(Given entries begins)
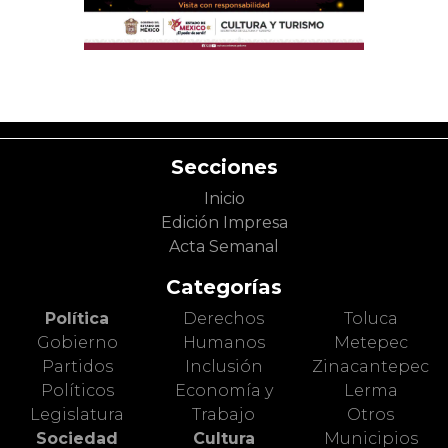
Secciones
Inicio
Edición Impresa
Acta Semanal
Categorías
Política
Derechos
Toluca
Gobierno
Humanos
Metepec
Partidos
Inclusión
Zinacantepec
Políticos
Economía y
Lerma
Legislatura
Trabajo
Otros
Sociedad
Cultura
Municipios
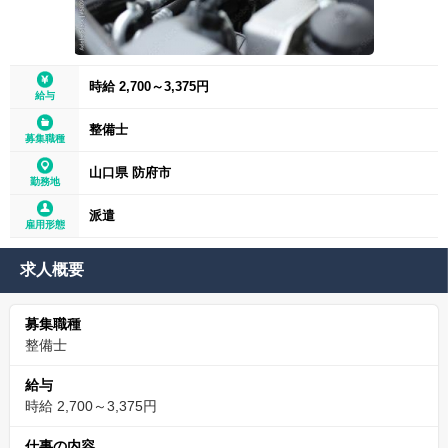
時給 2,700～3,375円
給与
整備士
募集職種
山口県 防府市
勤務地
派遣
雇用形態
求人概要
募集職種
整備士
給与
時給 2,700～3,375円
仕事の内容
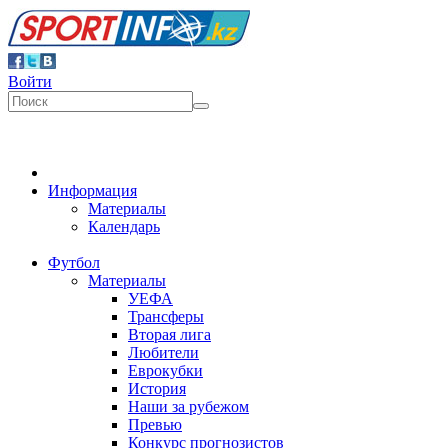
Войти
Информация
Материалы
Календарь
Футбол
Материалы
УЕФА
Трансферы
Вторая лига
Любители
Еврокубки
История
Наши за рубежом
Превью
Конкурс прогнозистов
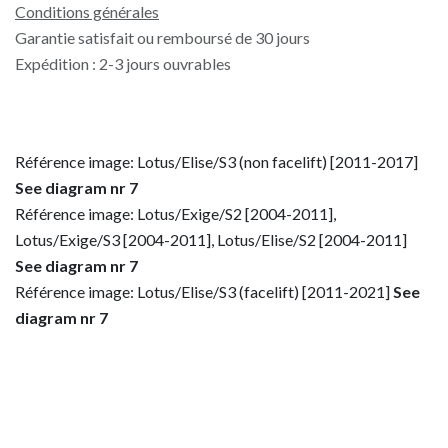
Conditions générales
Garantie satisfait ou remboursé de 30 jours
Expédition : 2-3 jours ouvrables
Référence image: Lotus/Elise/S3 (non facelift) [2011-2017]
See diagram nr 7
Référence image: Lotus/Exige/S2 [2004-2011],
Lotus/Exige/S3 [2004-2011], Lotus/Elise/S2 [2004-2011]
See diagram nr 7
Référence image: Lotus/Elise/S3 (facelift) [2011-2021]
See
diagram nr 7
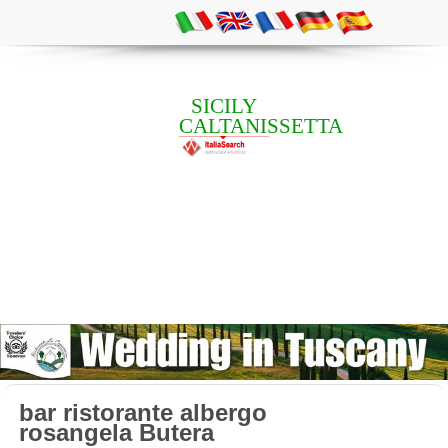
SICILY
CALTANISSETTA
bar ristorante albergo
rosangela Butera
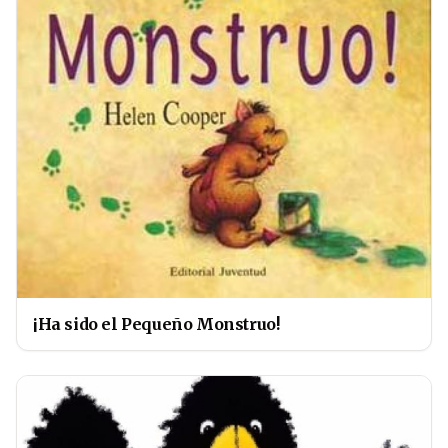
¡Ha sido el Pequeño Monstruo!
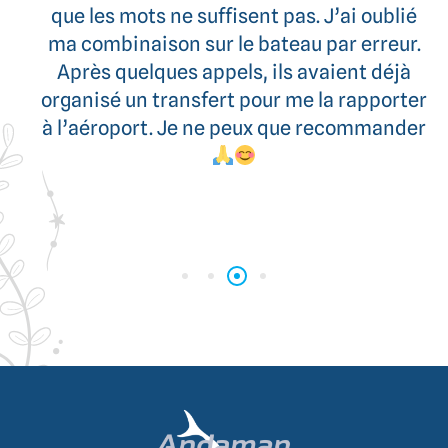
que les mots ne suffisent pas. J’ai oublié
ma combinaison sur le bateau par erreur.
Après quelques appels, ils avaient déjà
organisé un transfert pour me la rapporter
à l’aéroport. Je ne peux que recommander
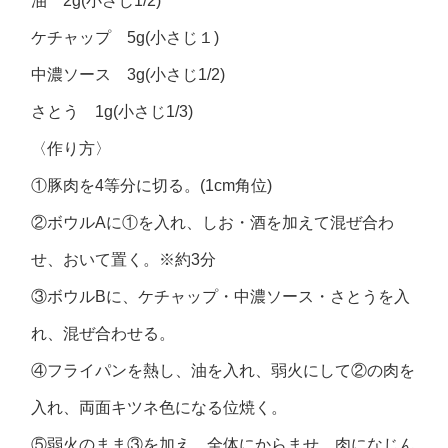
油 2g(小さじ1/2)
ケチャップ 5g(小さじ１)
中濃ソース 3g(小さじ1/2)
さとう 1g(小さじ1/3)
〈作り方〉
①豚肉を4等分に切る。(1cm角位)
②ボウルAに①を入れ、しお・酒を加えて混ぜ合わ
せ、おいて置く。※約3分
③ボウルBに、ケチャップ・中濃ソース・さとうを入
れ、混ぜ合わせる。
④フライパンを熱し、油を入れ、弱火にして②の肉を
入れ、両面キツネ色になる位焼く。
⑤弱火のまま③を加え、全体にからませ、肉になじん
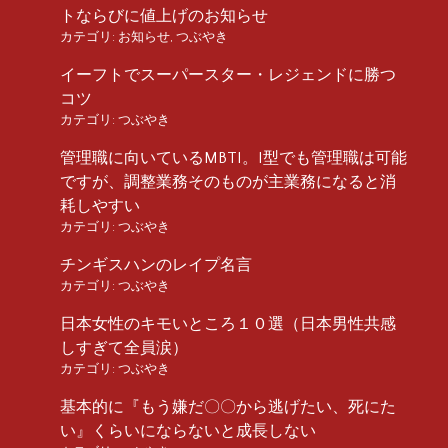
トならびに値上げのお知らせ
カテゴリ:
お知らせ
,
つぶやき
イーフトでスーパースター・レジェンドに勝つ
コツ
カテゴリ:
つぶやき
管理職に向いているMBTI。I型でも管理職は可能
ですが、調整業務そのものが主業務になると消
耗しやすい
カテゴリ:
つぶやき
チンギスハンのレイプ名言
カテゴリ:
つぶやき
日本女性のキモいところ１０選（日本男性共感
しすぎて全員涙）
カテゴリ:
つぶやき
基本的に『もう嫌だ〇〇から逃げたい、死にた
い』くらいにならないと成長しない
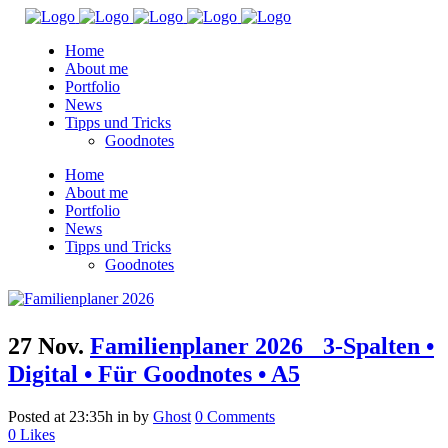
Home
About me
Portfolio
News
Tipps und Tricks
Goodnotes
Home
About me
Portfolio
News
Tipps und Tricks
Goodnotes
27 Nov.
Familienplaner 2026 3-Spalten •
Digital • Für Goodnotes • A5
Posted at 23:35h
in
by
Ghost
0 Comments
0
Likes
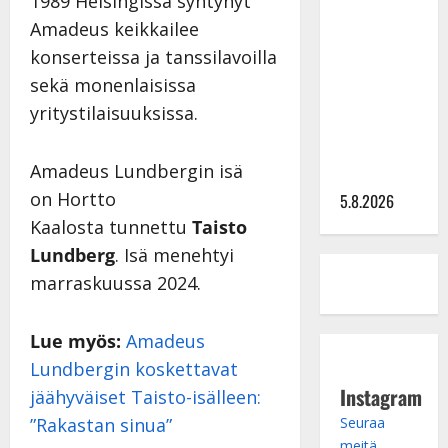
Lindeman
1989 Helsingissä syntynyt
levytti:
Amadeus keikkailee
”Kuvaa
konserteissa ja tanssilavoilla
osuvasti
sekä monenlaisissa
uraani
yritystilaisuuksissa.
pikkupojasta
näihin
Amadeus Lundbergin isä
päiviin”
on Hortto
5.8.2026
Kaalosta tunnettu
Taisto
Lundberg
. Isä menehtyi
marraskuussa 2024.
Lue myös:
Amadeus
Lundbergin koskettavat
Instagram
jäähyväiset Taisto-isälleen:
Seuraa
”Rakastan sinua”
meitä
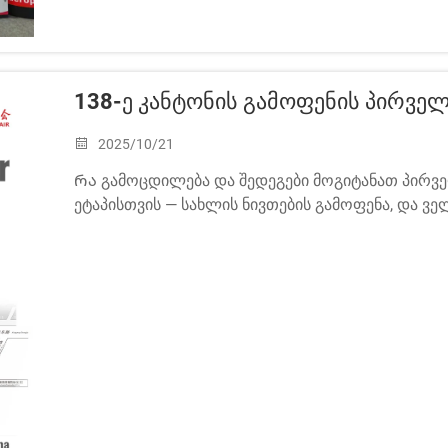
138-Ე Კანტონის Გამოფენის Პირვე
2025/10/21
Რა გამოცდილება და შედეგები მოგიტანათ პირვ
ეტაპისთვის — სახლის ნივთების გამოფენა, და ვ
მეორე ეტაპი — სახლის ნივთების გამოფენა, თარი
16.3 B27-2...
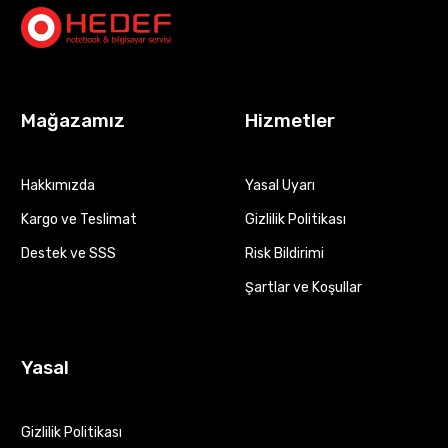
Mağazamız
Hizmetler
Hakkımızda
Yasal Uyarı
Kargo ve Teslimat
Gizlilik Politikası
Destek ve SSS
Risk Bildirimi
Şartlar ve Koşullar
Yasal
Gizlilik Politikası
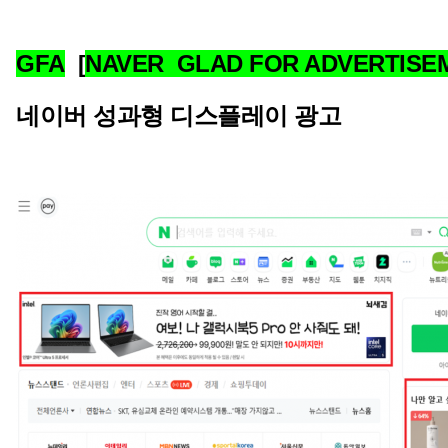
GFA
[
NAVER
GLAD FOR ADVERTISE
네이버 성과형 디스플레이 광고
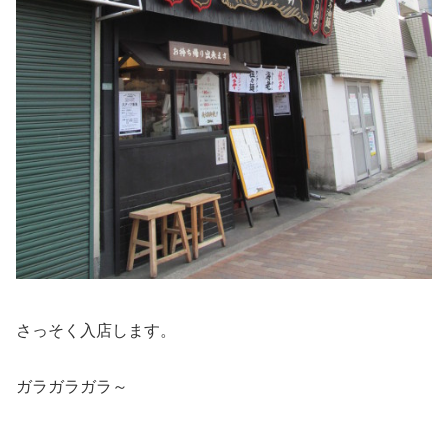
さっそく入店します。
ガラガラガラ～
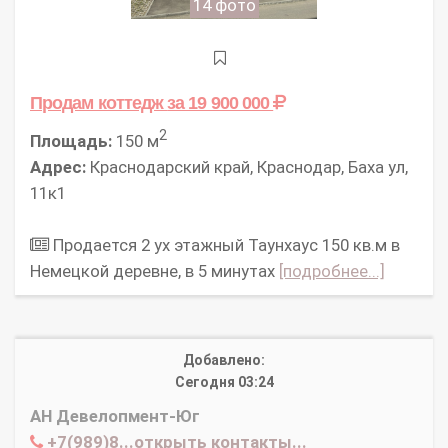
14 фото
Продам коттедж
за 19 900 000
2
Площадь:
150 м
Адрес:
Краснодарский край, Краснодар, Баха ул,
11к1
Продается 2 ух этажный Таунхаус 150 кв.м в
Немецкой деревне, в 5 минутах
[подробнее...]
Добавлено:
Сегодня 03:24
АН Девелопмент-Юг
+7(989)8...открыть контакты...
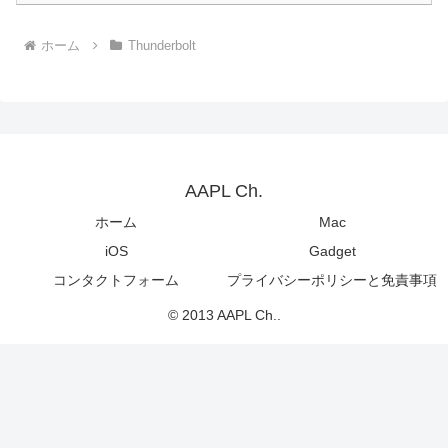
ホーム
Thunderbolt
AAPL Ch.
ホーム
Mac
iOS
Gadget
コンタクトフォーム
プライバシーポリシーと免責事項
© 2013 AAPL Ch..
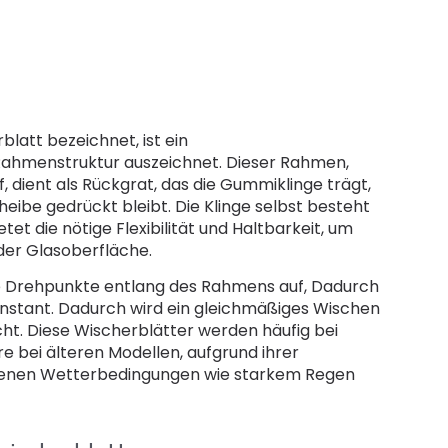
blatt bezeichnet, ist ein
 Rahmenstruktur auszeichnet. Dieser Rahmen,
 dient als Rückgrat, das die Gummiklinge trägt,
heibe gedrückt bleibt. Die Klinge selbst besteht
t die nötige Flexibilität und Haltbarkeit, um
der Glasoberfläche.
e Drehpunkte entlang des Rahmens auf, Dadurch
onstant. Dadurch wird ein gleichmäßiges Wischen
icht. Diese Wischerblätter werden häufig bei
 bei älteren Modellen, aufgrund ihrer
iedenen Wetterbedingungen wie starkem Regen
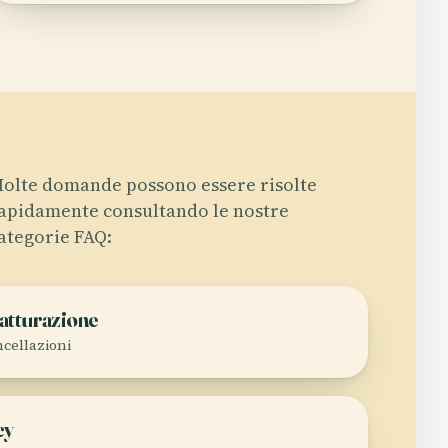
olte domande possono essere risolte
apidamente consultando le nostre
ategorie FAQ:
atturazione
ncellazioni
cy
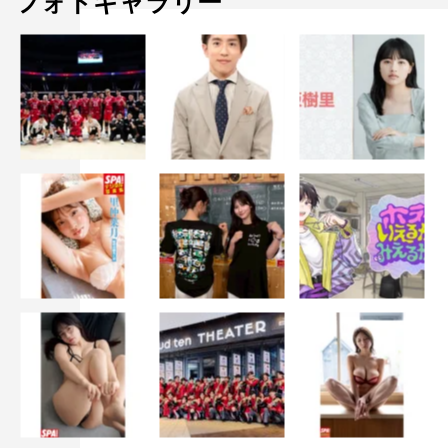
フォトギャラリー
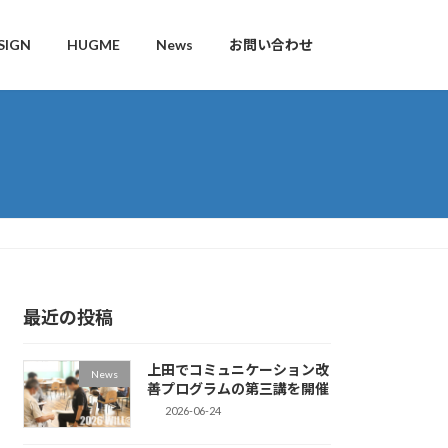
SIGN
HUGME
News
お問い合わせ
最近の投稿
上田でコミュニケーション改
News
善プログラムの第三講を開催
2026-06-24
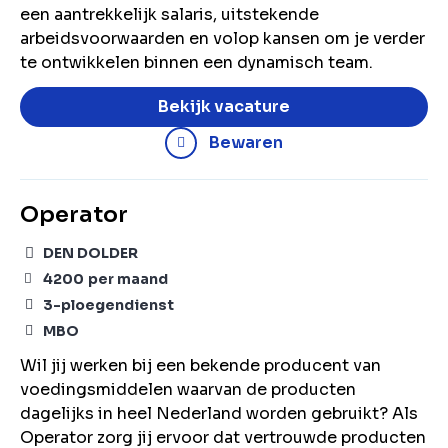
een aantrekkelijk salaris, uitstekende
arbeidsvoorwaarden en volop kansen om je verder
te ontwikkelen binnen een dynamisch team.
Bekijk vacature
Bewaren
Operator
DEN DOLDER
4200
per maand
3-ploegendienst
MBO
Wil jij werken bij een bekende producent van
voedingsmiddelen waarvan de producten
dagelijks in heel Nederland worden gebruikt? Als
Operator zorg jij ervoor dat vertrouwde producten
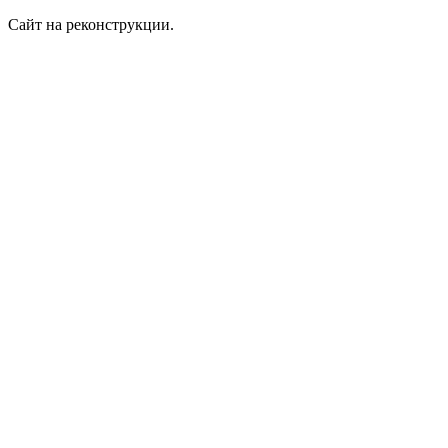
Сайт на реконструкции.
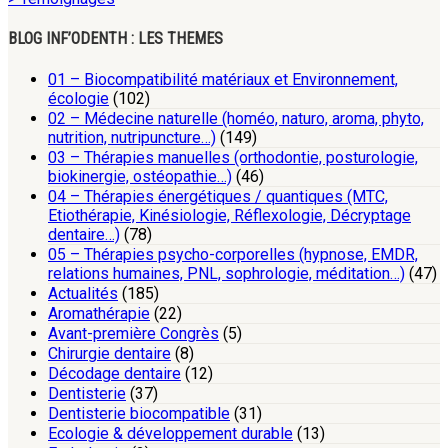
BLOG INF’ODENTH : LES THEMES
01 – Biocompatibilité matériaux et Environnement,
écologie
(102)
02 – Médecine naturelle (homéo, naturo, aroma, phyto,
nutrition, nutripuncture…)
(149)
03 – Thérapies manuelles (orthodontie, posturologie,
biokinergie, ostéopathie…)
(46)
04 – Thérapies énergétiques / quantiques (MTC,
Etiothérapie, Kinésiologie, Réflexologie, Décryptage
dentaire…)
(78)
05 – Thérapies psycho-corporelles (hypnose, EMDR,
relations humaines, PNL, sophrologie, méditation…)
(47)
Actualités
(185)
Aromathérapie
(22)
Avant-première Congrès
(5)
Chirurgie dentaire
(8)
Décodage dentaire
(12)
Dentisterie
(37)
Dentisterie biocompatible
(31)
Ecologie & développement durable
(13)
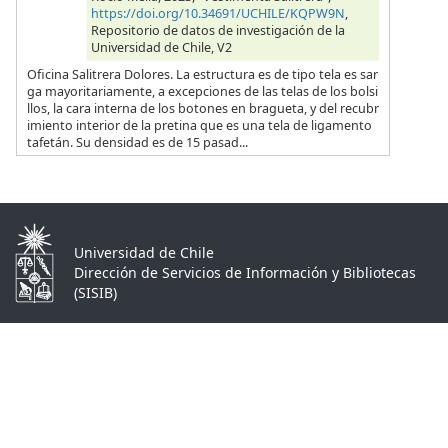
https://doi.org/10.34691/UCHILE/KQPW9N
,
Repositorio de datos de investigación de la
Universidad de Chile, V2
Oficina Salitrera Dolores. La estructura es de tipo tela es sar
ga mayoritariamente, a excepciones de las telas de los bolsi
llos, la cara interna de los botones en bragueta, y del recubr
imiento interior de la pretina que es una tela de ligamento
tafetán. Su densidad es de 15 pasad...
Universidad de Chile
Dirección de Servicios de Información y Bibliotecas
(SISIB)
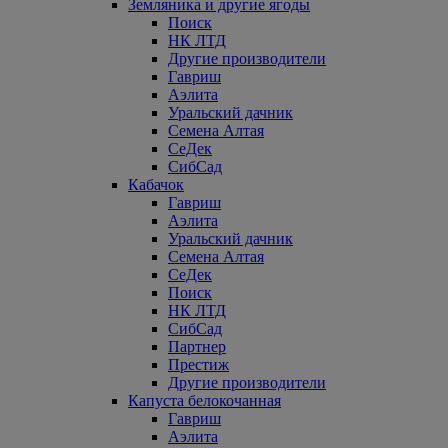
Земляника и другие ягоды
Поиск
НК ЛТД
Другие производители
Гавриш
Аэлита
Уральский дачник
Семена Алтая
СеДек
СибСад
Кабачок
Гавриш
Аэлита
Уральский дачник
Семена Алтая
СеДек
Поиск
НК ЛТД
СибСад
Партнер
Престиж
Другие производители
Капуста белокочанная
Гавриш
Аэлита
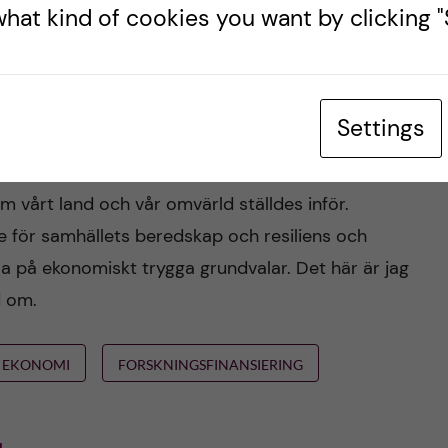
hat kind of cookies you want by clicking "S
r är viktigare än någonsin.
både globalt och nationellt, så är universiteten en
i är en viktig del av totalförsvaret och förmågan
Settings
de vi prov på under pandemin, då vi snabbt
forskningsverksamhet för att kunna hantera de
 vårt land och vår omvärld ställdes inför.
e för samhällets beredskap och resiliens och
a på ekonomiskt trygga grundvalar. Det här är jag
d om.
EKONOMI
FORSKNINGSFINANSIERING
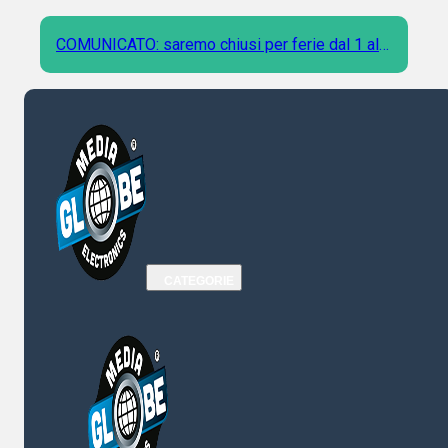
COMUNICATO: saremo chiusi per ferie dal 1 al 9
Agosto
(Given entries ends)
• [Work request]:
Copy task for the entries above: every line with the string "Amadeus".

• [Response to this exercise]:
Amadeus keikkailee
Amadeus Lundbergin isä
Amadeus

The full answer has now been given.